The two-time MotoGP champion has endured a difficult 2025 campaign due to a lack of front-end feel on his GP25 Ducati. However, he remained optimistic about being competitive at a track where he had previously won three Sunday consecutive races.
Despite starting second, Bagnaia once again lost out to title rivals Marc and Alex Marquez, and on Sunday, he surrendered the final podium place to VR46 Ducati rider Fabio Di Giannantonio.
Following the weekend’s events, the Italian sits 110 points behind his own team-mate, and 70 points behind Alex Marquez in the championship.
Bagnaia has now admitted that the gap in the standings, combined with his ongoing lack of front-end feel after the ninth round, may be too much for him to overcome.
“Like this, it’s impossible to think about winning the championship,” Bagnaia told Autosport post-race.
“If I’m doing races like this, if we are not changing something on the bike and the bike remains the same, I think that it’s difficult to think about the championship.
“So we just need to do something different, hoping to find the solution.
“I think the potential is there. I know that I can fight for the win, I know that what I did in the first six, seven laps is something that I can do always. I just need to feel good with my bike.
“I was quite confident the first part of the race, I was feeling good and then after six laps, the front started to drop. I needed to slow down because I was risking to crash.”

Francesco Bagnaia: ‘I can’t do what I want on the bike’
Bagnaia admitted that his inability to find front-end feeling nearly forced him to end his race early in the gravel traps.
“The problem is that this season it’s always like this,” he stated.
“I cannot do what I want on the bike.
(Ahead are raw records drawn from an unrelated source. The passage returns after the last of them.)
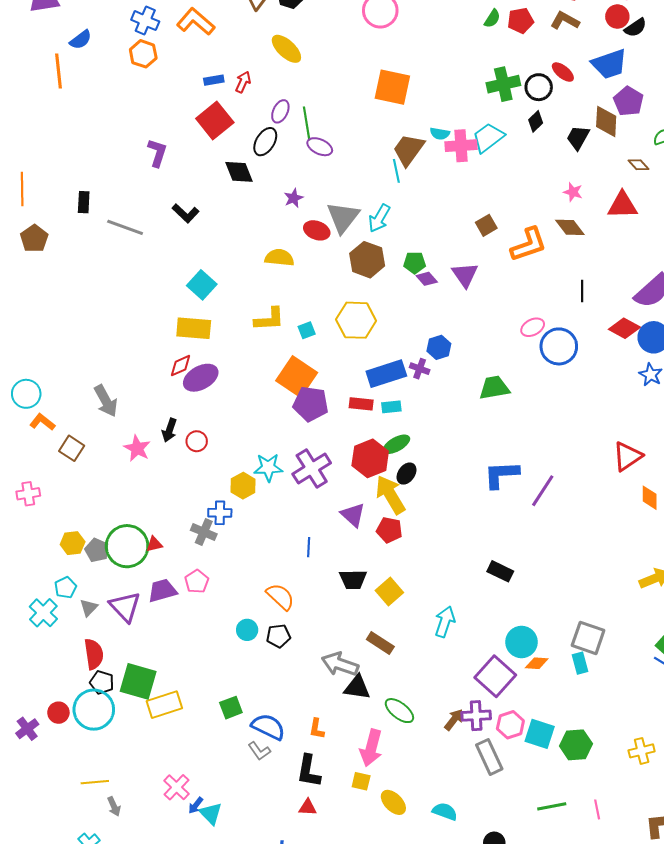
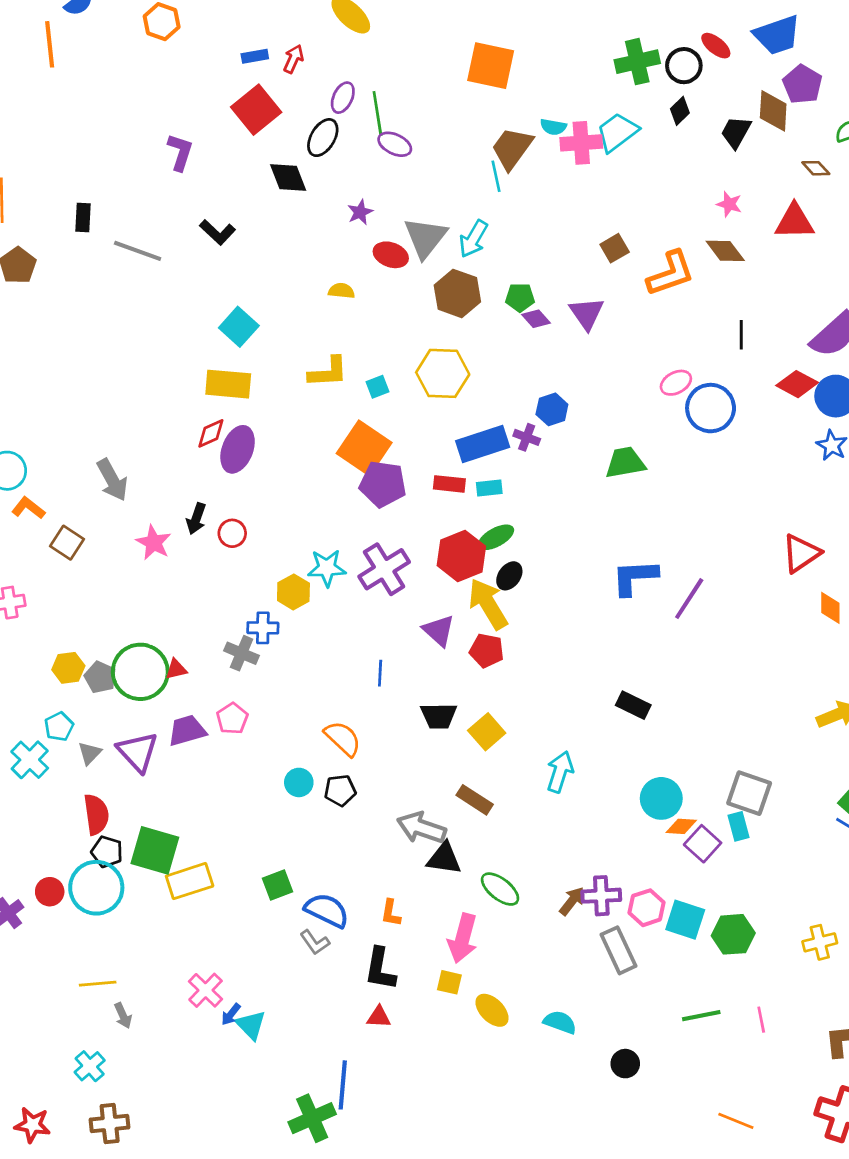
yellow semicircle: (279, 258) -> (341, 291), size x0.7
purple ellipse: (201, 378) -> (238, 449), turned -40
purple square: (495, 676) -> (703, 844), moved, size x0.7

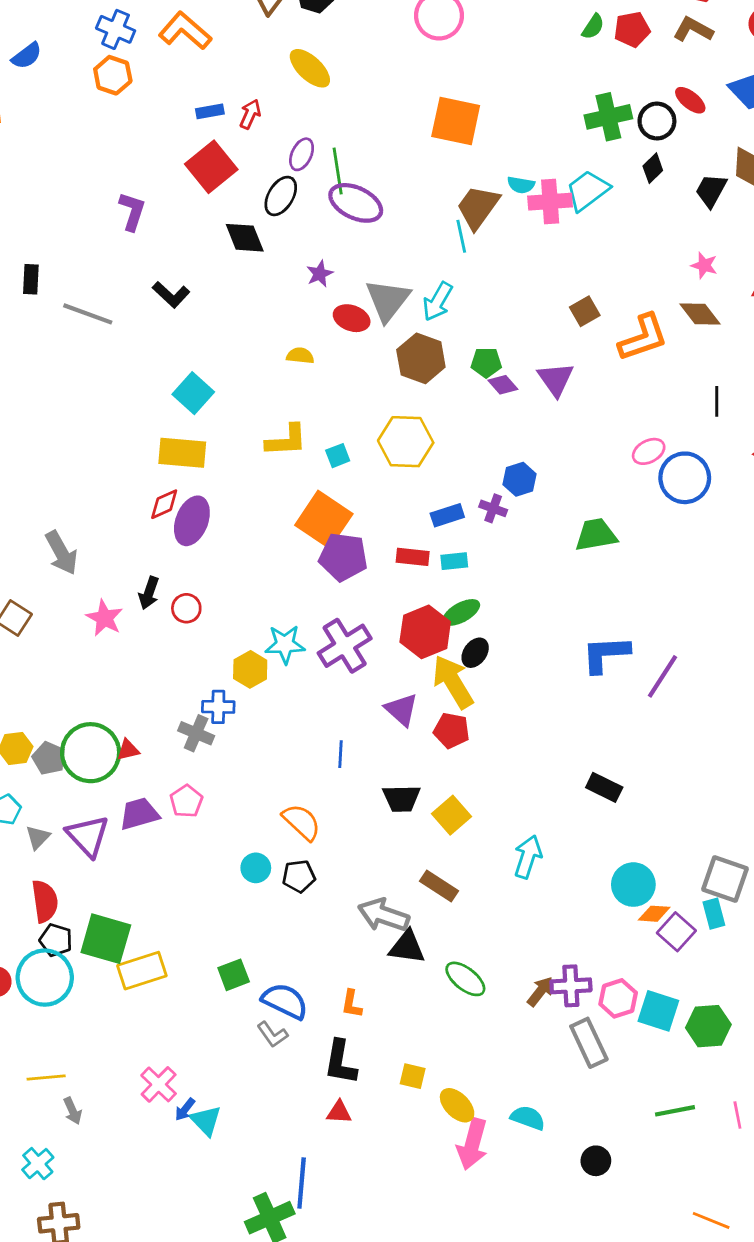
purple ellipse: (395, 144) -> (356, 203), size x1.5
blue rectangle: (483, 444) -> (447, 515), size x0.6
pink arrow: (463, 938) -> (472, 1144), moved

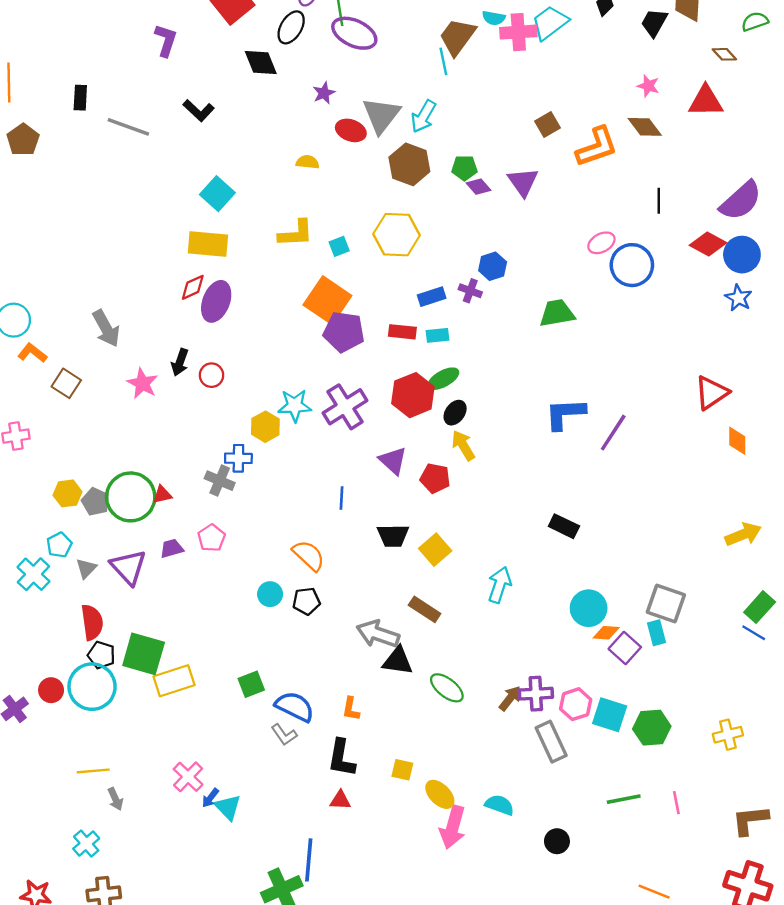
yellow arrow: (453, 682) -> (463, 445), moved, size x0.7
purple trapezoid: (139, 814) -> (172, 548), size x0.7

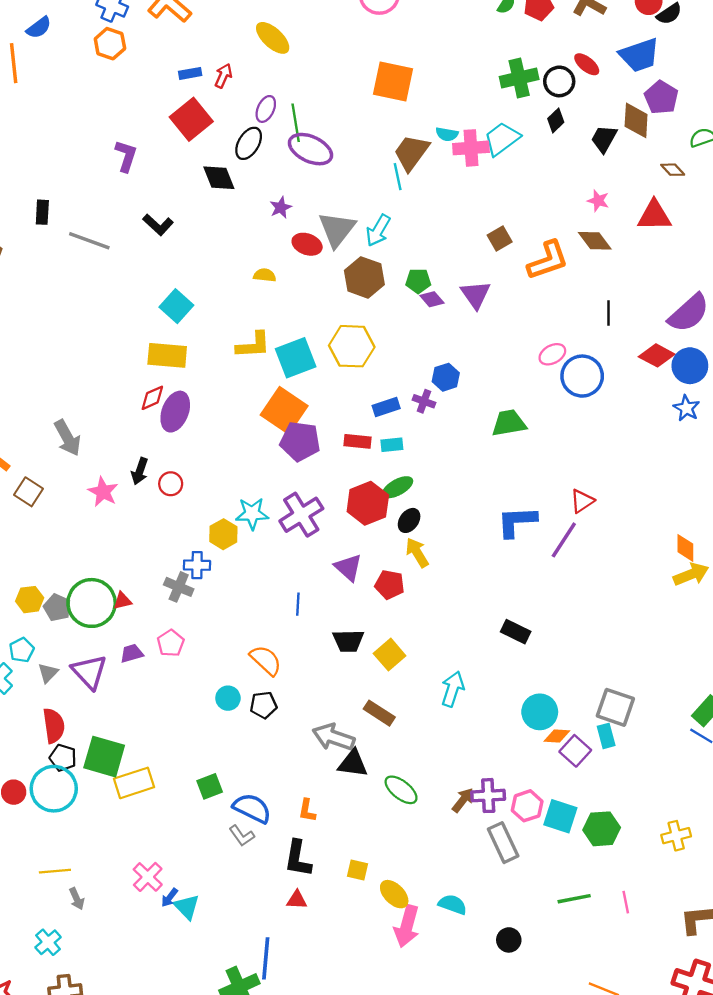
cyan square: (339, 246) -> (296, 358), size x2.0
red triangle: (712, 393) -> (582, 501), moved, size x0.7
yellow arrow: (743, 534) -> (691, 574), moved

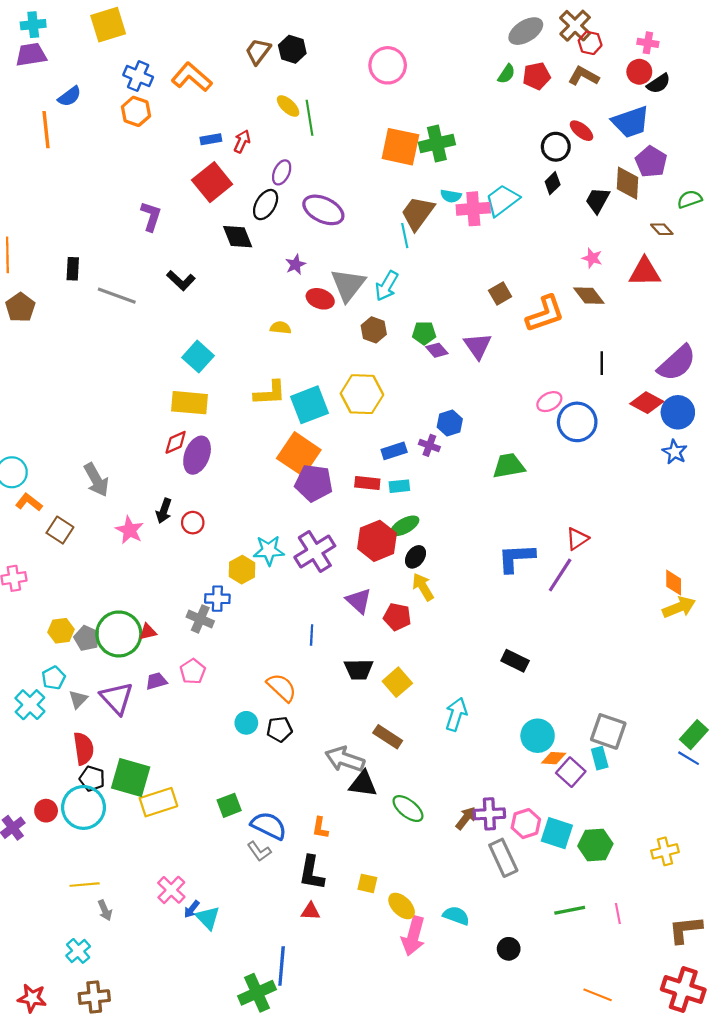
yellow ellipse: (273, 38) -> (288, 106), size x0.7
green cross: (519, 78) -> (437, 143), moved
green line: (296, 123) -> (309, 118), moved
brown hexagon: (364, 277) -> (374, 330), size x0.7

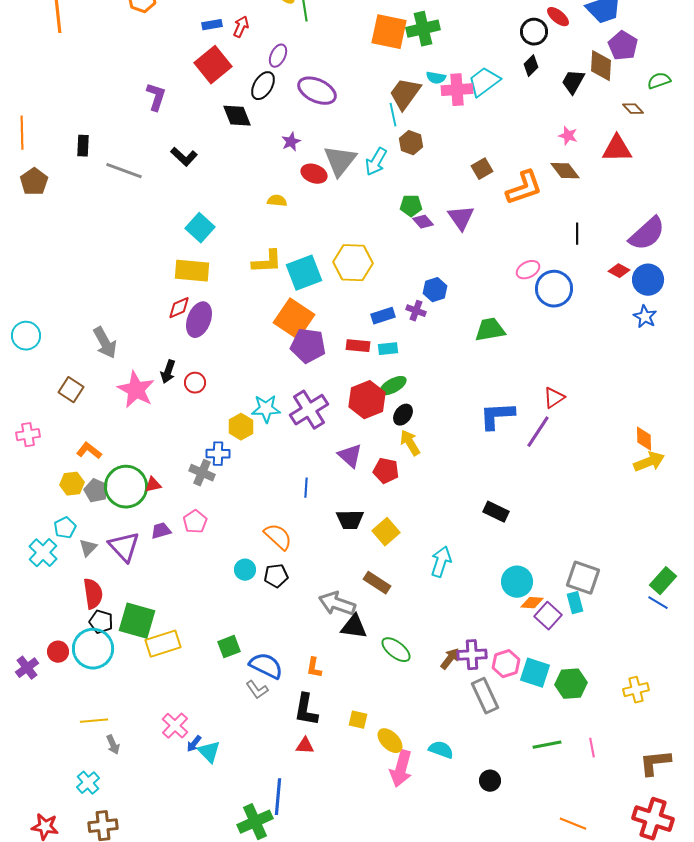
brown hexagon: (374, 330) -> (411, 143), moved
red diamond: (647, 403) -> (619, 271), size x0.7
orange L-shape: (29, 502) -> (89, 451), moved
pink star: (130, 530) -> (136, 390), size x1.4

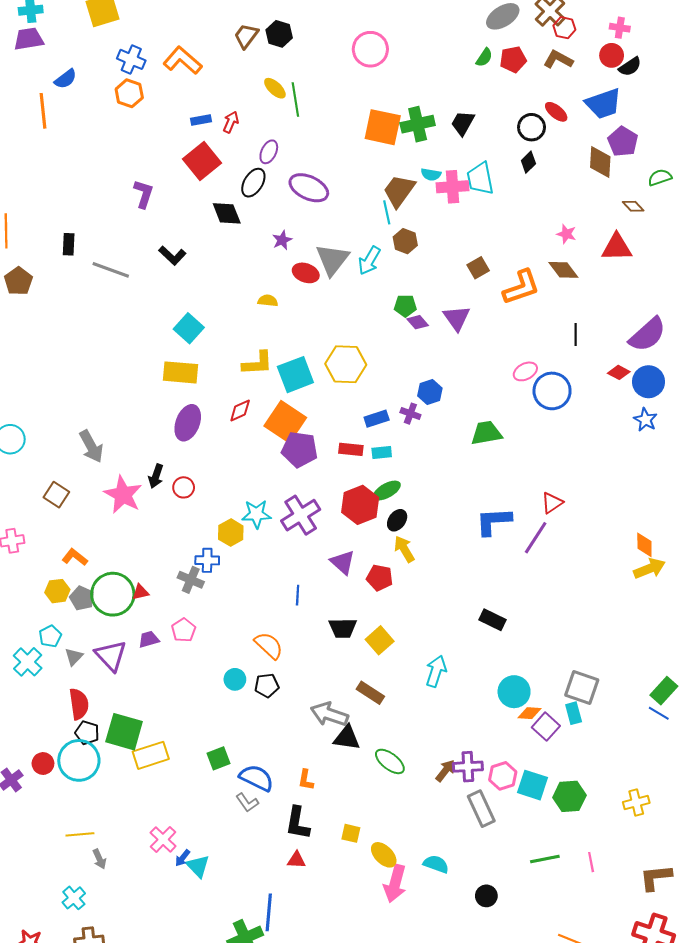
cyan trapezoid: (484, 82) -> (480, 179), turned -64
black trapezoid: (573, 82) -> (463, 123), moved
red diamond: (179, 308) -> (240, 410), moved

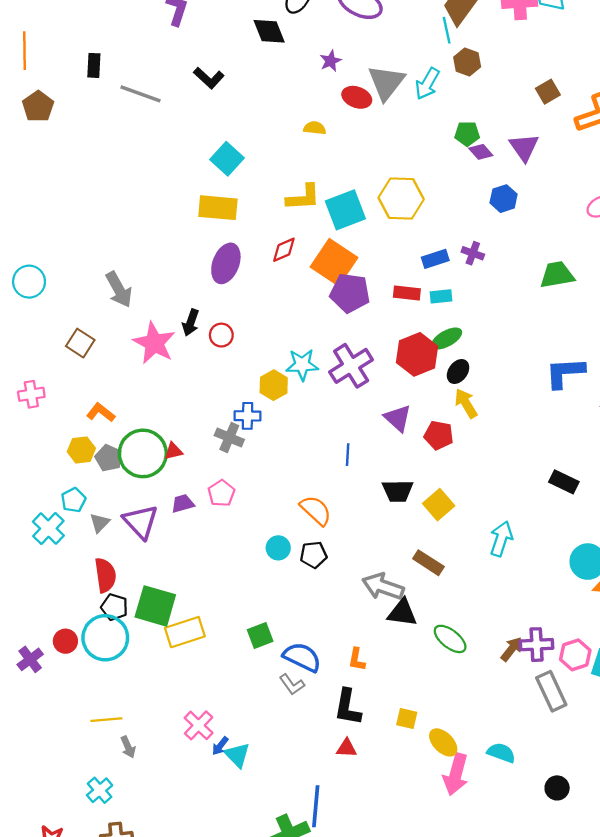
blue hexagon: (430, 392) -> (504, 199), moved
I need to follow what the bike has to do, and when I try to do what I want, I crash, or almost.
“Today, I was almost on the ground in the last corner when I tried just to do the same line as I did always.
“From the first race, it is like this. I maybe start well, then I do all the race watching the brothers, what they are doing, hoping a mistake from them to maybe have a chance to overtake.”
He added: “But like this it’s not possible, because I’m there, stuck in between seven, eight tenths, then I try to push to catch back, I arrive to two, three tenths, and then I need to slow down again because the front is starting to understeer everywhere.
“It changes in a lap. You feel okay, you are pushing, you are there, close. You can have a chance, you can overtake. And then from a lap, you start to have understeer, movement, and it’s impossible to be competitive like you were in the first laps.”